Mikhail Efimovich Grum-Grshimailo (Михаил Ефимович Грум-Гржимайло; 1861 – 8 May 1921) was a Russian army officer, inventor and explorer. He was a brother of Grigory Grum-Grshimailo.

Grum-Grshimailo was born in the Mogilev province to Efim Grigoryevich Grum-Grzhimailo (1824-1870), a sugar and tobacco producer, and his wife Margarita Mikhailovna Kornilovich. Like his brothers Vladimir and Grigory, Mikhail went to the 3rd St. Petersburg military gymnasium and joined military service in 1878 graduating in 1881 from the Mikhailovsky Artillery School. From 1887 he joined expeditions into the Pamirs along with his brother Grigory. He described his travels and was elected member of the Russian Geographical Society, receiving a Przhevalsky medal in 1891. He taught military geography from 1892 to 1898. He became a commander of the 41st artillery brigade in 1907 and retired the next year.
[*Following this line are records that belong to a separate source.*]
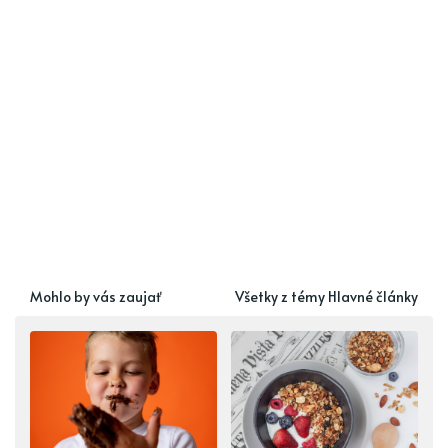
Mohlo by vás zaujať
Všetky z témy Hlavné články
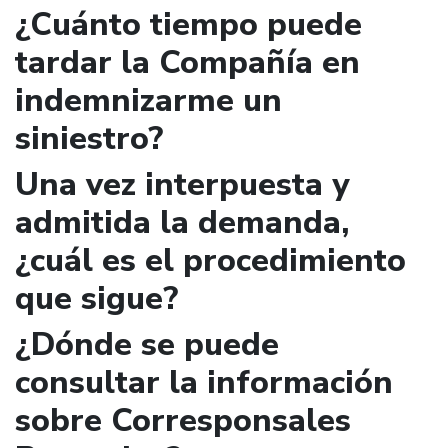
¿Cuánto tiempo puede
tardar la Compañía en
indemnizarme un
siniestro?
Una vez interpuesta y
admitida la demanda,
¿cuál es el procedimiento
que sigue?
¿Dónde se puede
consultar la información
sobre Corresponsales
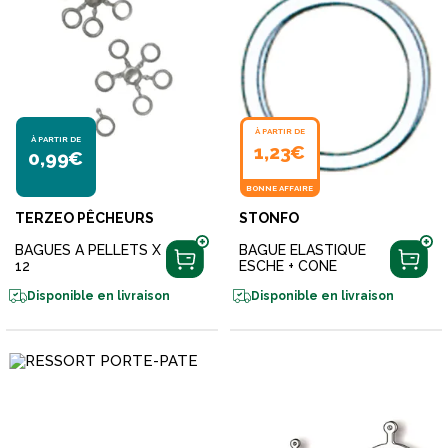
À PARTIR DE
À PARTIR DE
1,23€
0,99€
BONNE AFFAIRE
TERZEO PÊCHEURS
STONFO
BAGUES A PELLETS X
BAGUE ELASTIQUE
12
ESCHE + CONE
Disponible en livraison
Disponible en livraison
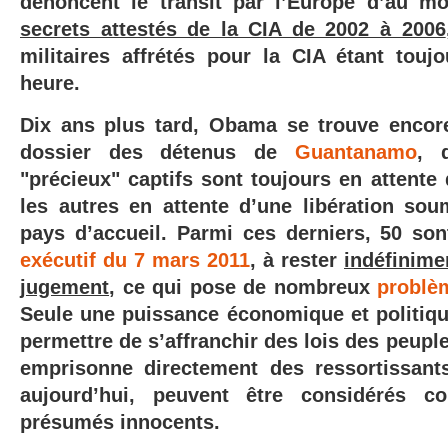
dénoncent le transit par l’Europe d’au m
secrets attestés de la CIA de 2002 à 2006
militaires affrétés pour la CIA étant touj
heure.
Dix ans plus tard, Obama se trouve encor
dossier des détenus de
Guantanamo
, 
"précieux" captifs sont toujours en attente
les autres en attente d’une libération sou
pays d’accueil. Parmi ces derniers, 50 so
exécutif du 7 mars 2011
, à rester
indéfinim
jugement
, ce qui pose de nombreux
problè
Seule une puissance économique et politiq
permettre de s’affranchir des lois des peuple
emprisonne directement des ressortissants
aujourd’hui, peuvent être considérés 
présumés innocents.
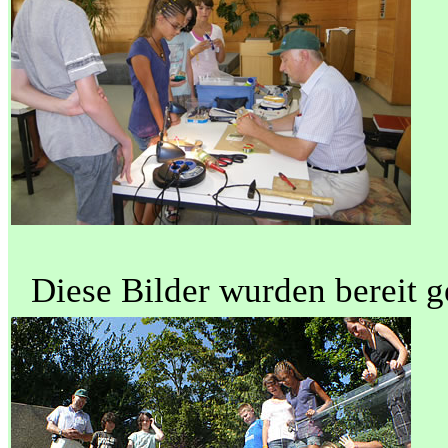
Diese Bilder wurden bereit g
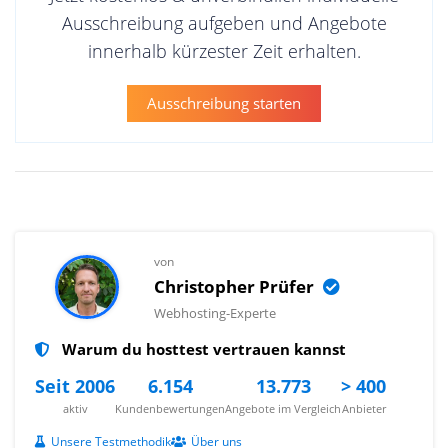
Ausschreibung aufgeben und Angebote
innerhalb kürzester Zeit erhalten.
Ausschreibung starten
von
Christopher Prüfer
Webhosting-Experte
Warum du hosttest vertrauen kannst
Seit 2006
6.154
13.773
> 400
aktiv
Kundenbewertungen
Angebote im Vergleich
Anbieter
Unsere Testmethodik
Über uns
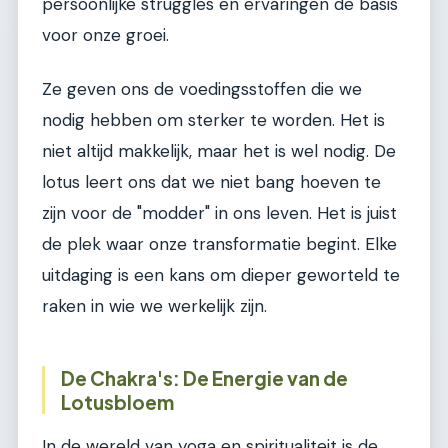
persoonlijke struggles en ervaringen de basis
voor onze groei.
Ze geven ons de voedingsstoffen die we
nodig hebben om sterker te worden. Het is
niet altijd makkelijk, maar het is wel nodig. De
lotus leert ons dat we niet bang hoeven te
zijn voor de "modder" in ons leven. Het is juist
de plek waar onze transformatie begint. Elke
uitdaging is een kans om dieper geworteld te
raken in wie we werkelijk zijn.
De Chakra's: De Energie van de
Lotusbloem
In de wereld van yoga en spiritualiteit is de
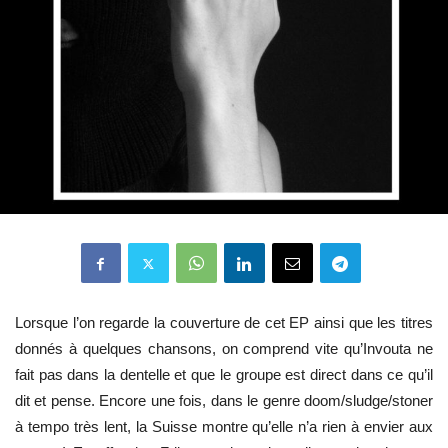
Lorsque l’on regarde la couverture de cet EP ainsi que les titres
donnés à quelques chansons, on comprend vite qu’Invouta ne
fait pas dans la dentelle et que le groupe est direct dans ce qu’il
dit et pense. Encore une fois, dans le genre doom/sludge/stoner
à tempo très lent, la Suisse montre qu’elle n’a rien à envier aux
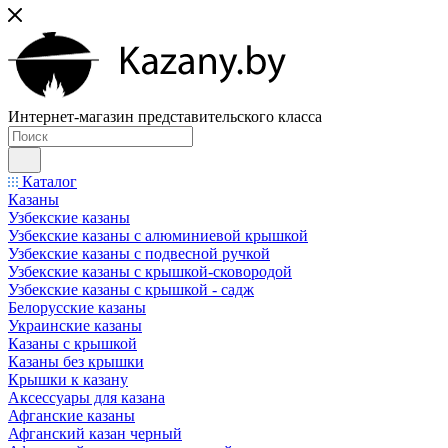
Интернет-магазин представительского класса
Каталог
Казаны
Узбекские казаны
Узбекские казаны с алюминиевой крышкой
Узбекские казаны с подвесной ручкой
Узбекские казаны с крышкой-сковородой
Узбекские казаны с крышкой - садж
Белорусские казаны
Украинские казаны
Казаны с крышкой
Казаны без крышки
Крышки к казану
Аксессуары для казана
Афганские казаны
Афганский казан черный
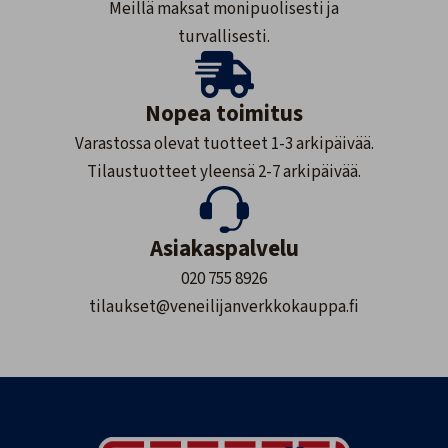
Meillä maksat monipuolisesti ja
turvallisesti.
Nopea toimitus
Varastossa olevat tuotteet 1-3 arkipäivää.
Tilaustuotteet yleensä 2-7 arkipäivää.
Asiakaspalvelu
020 755 8926
tilaukset@veneilijanverkkokauppa.fi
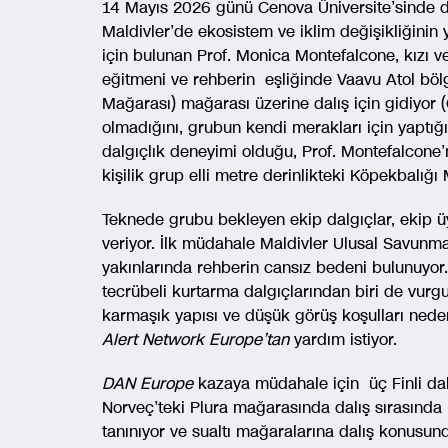
14 Mayıs 2026 günü Cenova Üniversite’sinde den
Maldivler’de ekosistem ve iklim değişikliğinin
için bulunan Prof. Monica Montefalcone, kızı v
eğitmeni ve rehberin eşliğinde Vaavu Atol bö
Mağarası) mağarası üzerine dalış için gidiyor 
olmadığını, grubun kendi merakları için yaptığı
dalgıçlık deneyimi olduğu, Prof. Montefalcone’
kişilik grup elli metre derinlikteki Köpekbalığı
Teknede grubu bekleyen ekip dalgıçlar, ekip 
veriyor. İlk müdahale Maldivler Ulusal Savunma
yakınlarında rehberin cansız bedeni bulunuyor
tecrübeli kurtarma dalgıçlarından biri de vurgun
karmaşık yapısı ve düşük görüş koşulları ne
Alert Network Europe’tan
yardım istiyor.
DAN Europe
kazaya müdahale için üç Finli dalg
Norveç’teki Plura mağarasında dalış sırasında h
tanınıyor ve sualtı mağaralarına dalış konusun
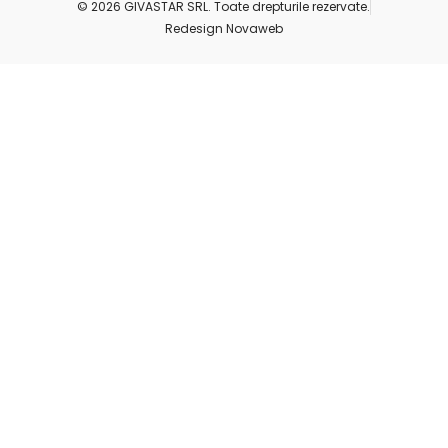
© 2026 GIVASTAR SRL. Toate drepturile rezervate.
Redesign Novaweb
He was however back to service during World War I. He helped develop saddles for the carriage of guns and heavy equipment. He also designed a goniometer for artillery users and camping gear for soldiers. He also developed telephone standards for use in the army. In 1920 he was arrested during the Russian Civil War and in 1921 he was sent to Butyrka prison where he died.